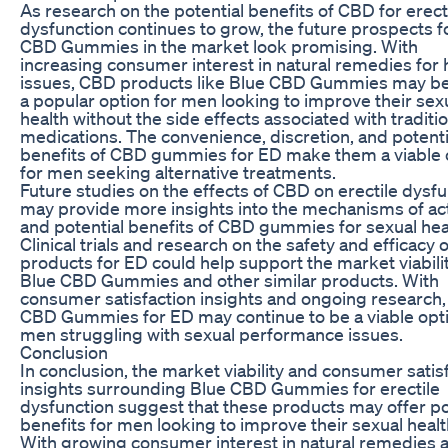
As research on the potential benefits of CBD for erect
dysfunction continues to grow, the future prospects f
CBD Gummies in the market look promising. With
increasing consumer interest in natural remedies for 
issues, CBD products like Blue CBD Gummies may 
a popular option for men looking to improve their sex
health without the side effects associated with traditi
medications. The convenience, discretion, and potenti
benefits of CBD gummies for ED make them a viable 
for men seeking alternative treatments.
Future studies on the effects of CBD on erectile dysf
may provide more insights into the mechanisms of ac
and potential benefits of CBD gummies for sexual hea
Clinical trials and research on the safety and efficacy
products for ED could help support the market viabilit
Blue CBD Gummies and other similar products. With
consumer satisfaction insights and ongoing research,
CBD Gummies for ED may continue to be a viable opti
men struggling with sexual performance issues.
Conclusion
In conclusion, the market viability and consumer satis
insights surrounding Blue CBD Gummies for erectile
dysfunction suggest that these products may offer po
benefits for men looking to improve their sexual healt
With growing consumer interest in natural remedies 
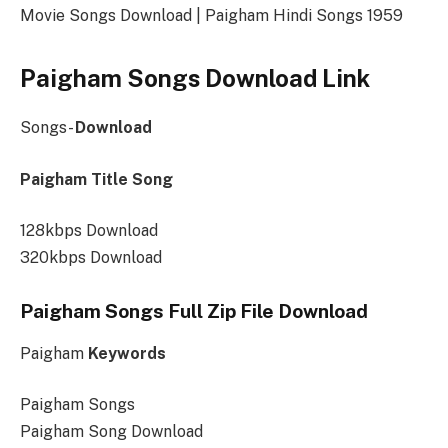
Movie Songs Download | Paigham Hindi Songs 1959
Paigham Songs Download Link
Songs-
Download
Paigham Title Song
128kbps Download
320kbps Download
Paigham Songs Full Zip File Download
Paigham
Keywords
Paigham Songs
Paigham Song Download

------

Leave out every picture, and write out exactly the lines from the one with "Clinical trials and" through the end of the records above, both ends included.

**RESULT OF THIS EXERCISE**
Clinical trials and research on the safety and efficacy
products for ED could help support the market viabilit
Blue CBD Gummies and other similar products. With
consumer satisfaction insights and ongoing research,
CBD Gummies for ED may continue to be a viable opti
men struggling with sexual performance issues.
Conclusion
In conclusion, the market viability and consumer satis
insights surrounding Blue CBD Gummies for erectile
dysfunction suggest that these products may offer po
benefits for men looking to improve their sexual healt
With growing consumer interest in natural remedies 
Movie Songs Download | Paigham Hindi Songs 1959
Paigham Songs Download Link
Songs-
Download
Paigham Title Song
128kbps Download
320kbps Download
Paigham Songs Full Zip File Download
Paigham
Keywords
Paigham Songs
Paigham Song Download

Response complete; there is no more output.